> _PROBLEM TO SOLVE_: Return all the entries below exactly, except for the images they hold.
[Start of Attachment]
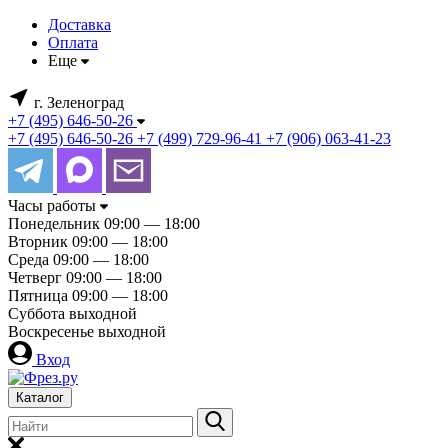
Доставка
Оплата
Еще
г. Зеленоград
+7 (495) 646-50-26
+7 (495) 646-50-26
+7 (499) 729-96-41
+7 (906) 063-41-23
Часы работы
Понедельник
09:00 — 18:00
Вторник
09:00 — 18:00
Среда
09:00 — 18:00
Четверг
09:00 — 18:00
Пятница
09:00 — 18:00
Суббота
выходной
Воскресенье
выходной
Вход
Каталог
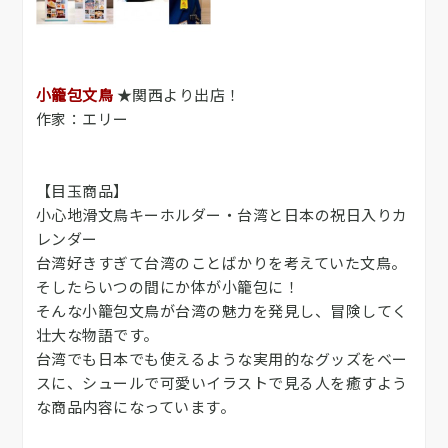
小籠包文鳥
★関西より出店！
作家：エリー
【目玉商品】
小心地滑文鳥キーホルダー・台湾と日本の祝日入りカ
レンダー
台湾好きすぎて台湾のことばかりを考えていた文鳥。
そしたらいつの間にか体が小籠包に！
そんな小籠包文鳥が台湾の魅力を発見し、冒険してく
壮大な物語です。
台湾でも日本でも使えるような実用的なグッズをベー
スに、シュールで可愛いイラストで見る人を癒すよう
な商品内容になっています。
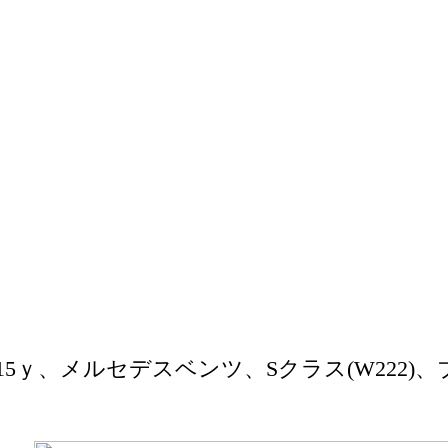
5ｙ、メルセデスベンツ、Sクラス(W222)、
[End of Attachment]
> _RESPONSE TO THIS EXERCISE_:
Доставка
Оплата
Еще
г. Зеленоград
+7 (495) 646-50-26
+7 (495) 646-50-26
+7 (499) 729-96-41
+7 (906) 063-41-23
Часы работы
Понедельник
09:00 — 18:00
Вторник
09:00 — 18:00
Среда
09:00 — 18:00
Четверг
09:00 — 18:00
Пятница
09:00 — 18:00
Суббота
выходной
Воскресенье
выходной
Вход
Каталог
小籠包文鳥
★関西より出店！
作家：エリー
【目玉商品】
小心地滑文鳥キーホルダー・台湾と日本の祝日入りカ
レンダー
台湾好きすぎて台湾のことばかりを考えていた文鳥。
そしたらいつの間にか体が小籠包に！
そんな小籠包文鳥が台湾の魅力を発見し、冒険してく
壮大な物語です。
台湾でも日本でも使えるような実用的なグッズをベー
スに、シュールで可愛いイラストで見る人を癒すよう
な商品内容になっています。
5ｙ、メルセデスベンツ、Sクラス(W222)、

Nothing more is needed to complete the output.